My great aunt was born in 1870. She died in 1964. During her long life, she collected books. Lots of them. I ended up inheriting them. If there's one unique feature about our house, it's the shelves full of books everywhere you go.

I've gotten so used to them being around that I don't even notice them any more. Except recently I stopped to look at the collected works of Tolstoy in a bookcase tucked in a shadowy corner of the upstairs hallway. There were six volumes, published in 1899. I wondered about the rest of that printing and who had owned them and how had their lives been affected by them. I wondered if I had the only set left of that printing. I also had several volumes of Goethe, and another set of William Makepeace Thackery. And a deteriorating hard-bound collection of all of Dickens' works, published while he was still alive.
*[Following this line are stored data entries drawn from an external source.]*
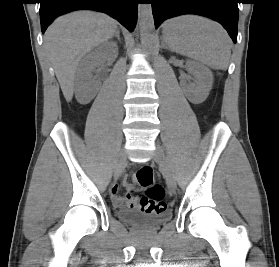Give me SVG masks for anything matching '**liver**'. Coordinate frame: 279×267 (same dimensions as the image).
Returning <instances> with one entry per match:
<instances>
[{
	"label": "liver",
	"mask_w": 279,
	"mask_h": 267,
	"mask_svg": "<svg viewBox=\"0 0 279 267\" xmlns=\"http://www.w3.org/2000/svg\"><path fill=\"white\" fill-rule=\"evenodd\" d=\"M116 21L103 13L76 11L57 18L45 33V49L53 64L63 95L69 102L81 58L92 48L112 38Z\"/></svg>",
	"instance_id": "obj_1"
}]
</instances>
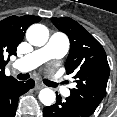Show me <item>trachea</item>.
<instances>
[{
  "instance_id": "1",
  "label": "trachea",
  "mask_w": 117,
  "mask_h": 117,
  "mask_svg": "<svg viewBox=\"0 0 117 117\" xmlns=\"http://www.w3.org/2000/svg\"><path fill=\"white\" fill-rule=\"evenodd\" d=\"M30 77V75L28 74V73H24V74H18L17 75V78L19 79V80H26V79H28ZM50 84H51V86L52 87H57V83H54V82H50Z\"/></svg>"
}]
</instances>
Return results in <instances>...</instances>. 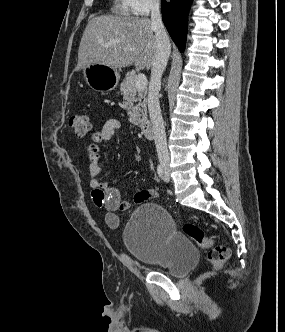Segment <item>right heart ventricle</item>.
<instances>
[{
    "label": "right heart ventricle",
    "instance_id": "1",
    "mask_svg": "<svg viewBox=\"0 0 285 332\" xmlns=\"http://www.w3.org/2000/svg\"><path fill=\"white\" fill-rule=\"evenodd\" d=\"M111 10L113 13L123 16H128L131 12L127 0H113Z\"/></svg>",
    "mask_w": 285,
    "mask_h": 332
}]
</instances>
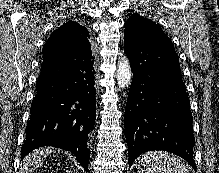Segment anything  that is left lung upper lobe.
Instances as JSON below:
<instances>
[{"label":"left lung upper lobe","mask_w":219,"mask_h":173,"mask_svg":"<svg viewBox=\"0 0 219 173\" xmlns=\"http://www.w3.org/2000/svg\"><path fill=\"white\" fill-rule=\"evenodd\" d=\"M124 26V40L172 45L170 38L159 25L138 14H132Z\"/></svg>","instance_id":"left-lung-upper-lobe-1"}]
</instances>
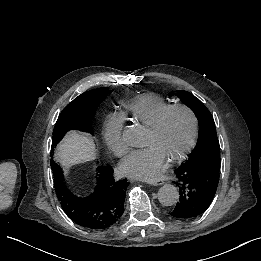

In 1899, there was no radio or tv, no automobiles (well, very few), and not too much electricity. Someone could spend the time pouring over the works of Tolstoy, Goethe and Thackery. Who has time today? And yet everything in these century-old books is still being reprinted today.

Just for fun, I searched for the collected works of Dickens online. Practically everything is there in text form. Who needs books?

My great aunt did, and she thought enough of them to be sure they were handed down to my generation. But what is the next generation going to pass along? All the great literature on CD's?

And where will my great-aunt's books be in 100 years?